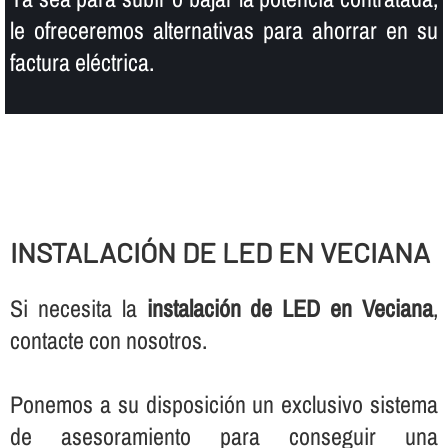
le ofreceremos alternativas para ahorrar en su
factura eléctrica.
INSTALACIÓN DE LED EN VECIANA
Si necesita la
instalación de LED en Veciana
,
contacte con nosotros.
Ponemos a su disposición un exclusivo sistema
de asesoramiento para conseguir una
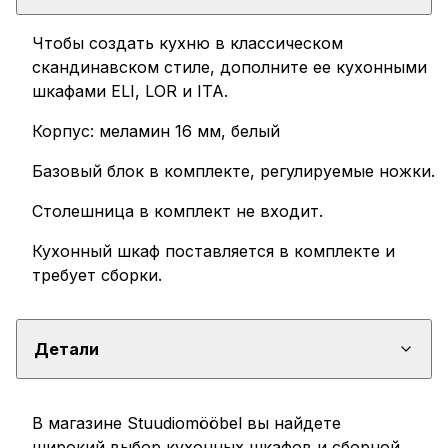
15
Чтобы создать кухню в классическом
напольная
скандинавском стиле, дополните ее кухонными
полка
шкафами ELI, LOR и ITA.
для
Корпус: меламин 16 мм, белый
кухни
15
Базовый блок в комплекте, регулируемые ножки.
см
Столешница в комплект не входит.
Кухонный шкаф поставляется в комплекте и
требует сборки.
Детали
В магазине Stuudiomööbel вы найдете
широкий выбор кухонных шкафов и сборной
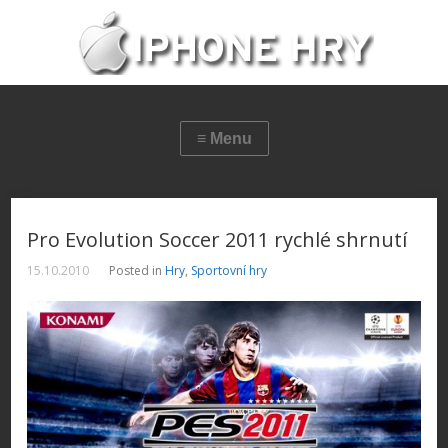
Pro Evolution Soccer 2011 rychlé shrnutí
15.10.2010
Posted in
Hry
,
Sportovní hry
----------------
Problem details: Your task is to find each line in the entries that contains the string "комплекте" and copy it.

Output of the exercise:
Базовый блок в комплекте, регулируемые ножки.
Кухонный шкаф поставляется в комплекте и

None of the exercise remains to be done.